La vitalité créatrice de Senghor est aujourd’hui entravée par ses responsabilités d’homme d’État. Cela dérangeait forcément le poète, mais cela ne l’empêchait pas de développer un penchant pour la politique et de laisser sa marque dans le développement de son pays. Il fonde des institutions étroitement inspirées de la Ve République française : un exécutif fort, mais encadré par des garanties institutionnelles, garantes de l’Etat de droit. Son biographe Jean-Pierre Langellier appelle son  » art de la gestion exemplaire », Caractérisé par son grand sens de l’honnêteté, sa justesse et, Et pour couronner le tout, sa démission volontaire du pouvoir en 1980. A son actif, aussi l’organisation à Dakar en 1966 du Festival mondial des arts nègres, qui abolit l’idée de nègre et fait de Dakar la capitale africaine incontestée de la culture et des idées.

Sous Senghor, la présidence sénégalaise a également peiné à fédérer les pays francophones autour de la promotion internationale de la langue française », ce merveilleux outil trouvé dans les décombres du colonialisme Le mouvement francophone, aujourd’hui représenté par l’Organisation internationale de la Francophonie, est né de l’activisme éclairé du premier grammairien d’Afrique noire.

Léopold Sédar Senghor (G) et Aimé Césaire.

Léopold Sédar Senghor (G) et Aimé Césaire. Youtube

« Si le président Senghor a laissé un héritage de démocratie, d’État de droit et de liberté de la presse, il ne faut pas oublier qu’il a su mordre alors qu’il croyait que son autorité était menacée. », soutient son biographe, citant l’embarras en 1962 de l’adversaire Mamadou Dia qui était accusé d’incitation au coup d’État ou à la répression d’étudiants qui se sont mis en grève en 1971. C’était un faux genre dit Langellier.

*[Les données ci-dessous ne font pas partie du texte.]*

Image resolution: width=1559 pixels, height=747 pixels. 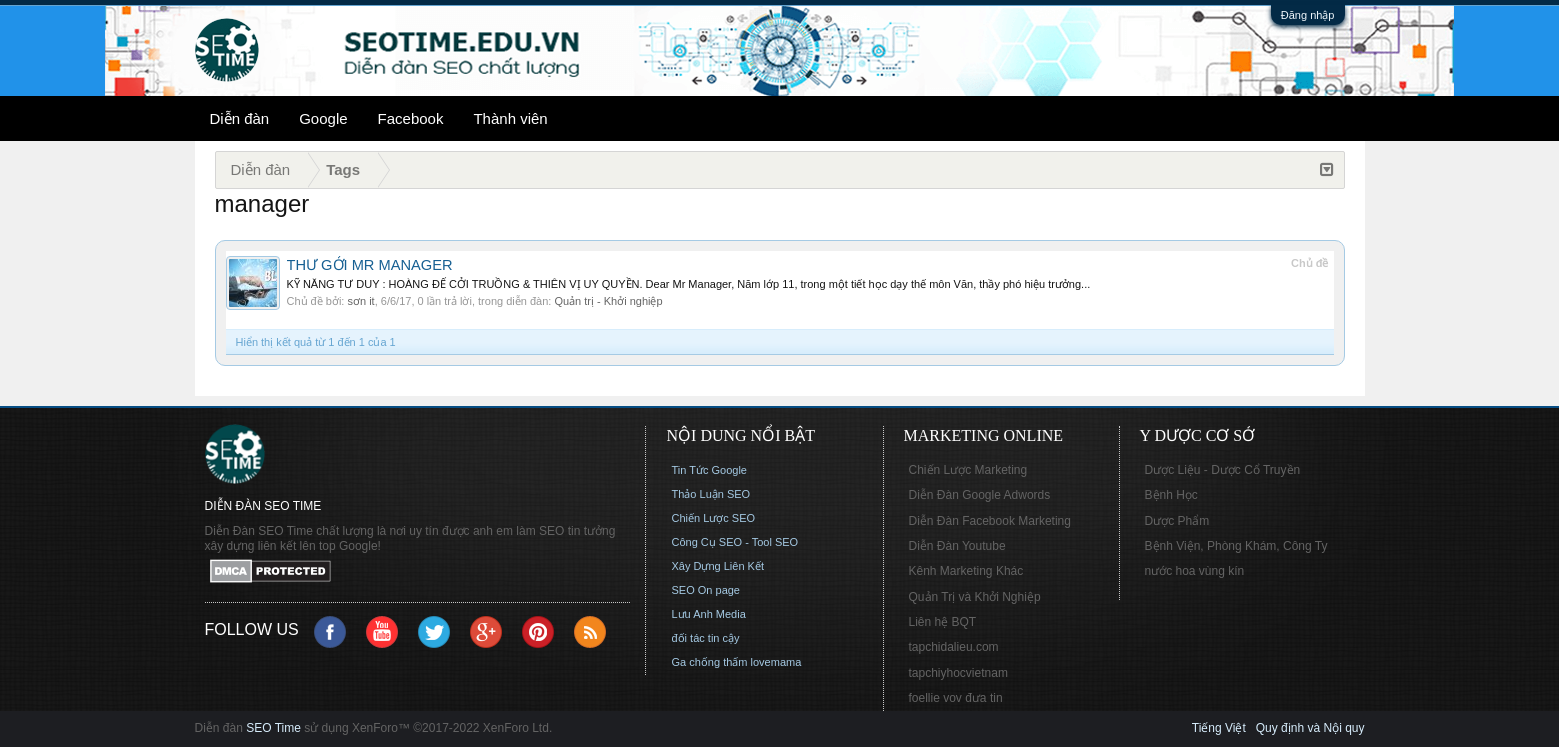 What do you see at coordinates (1177, 521) in the screenshot?
I see `Dược Phẩm` at bounding box center [1177, 521].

Senghor sera également critiqué pour sa soumission excessive à l’antique métropole. Frantz Fanon l’accuse en pleine guerre d’Algérie d’avoir donné  » a ordonné à sa délégation à l’ONU de soutenir les positions françaises sur l’Algérie « Cependant, cette fidélité sans faille de l’allié sénégalais n’a pas empêché la France d’annuler officiellement ses funérailles nationales à Dakar le 29 décembre 2001. » J’ai honte », écrit dans les colonnes de Monde l’écrivain amoureux de l’Afrique Erik Orsenna.

Passager entre les continents

Vingt ans après sa mort, que retenons-nous de Senghor et de sa carrière ? Le temps des polémiques est révolu et il reste l’image d’un redoutable passeur qui, selon les mots de son biographe, ne s’est jamais arrêté construire des ponts entre les deux continents dont les cultures le nourrissent et le déchirent Il existe également une œuvre poétique aux accents à la fois patriciens et mélancoliques, dont les principaux volumes sont intitulés chansons d’ombre, hôtes noirs, éthiopien, Nocturnes ou Lettres d’hivernage. Collections à lire ou relire.

Senghor n’a-t-il pas dit :  » Mes poèmes, c’est l’essentiel » ?


(1) Léopold Sédar Senghor, par Jean-Pierre Langellier. Collection « Biographies Perrin », éditions Perrin, 448 pages, 24 euros

(2) Abréviation de la section française de l’Internationale ouvrière, née en 1905, elle fusionne avec d’autres mouvements socialistes en 1971 et donne naissance au Parti socialiste, dont le premier secrétaire général est François Mitterrand.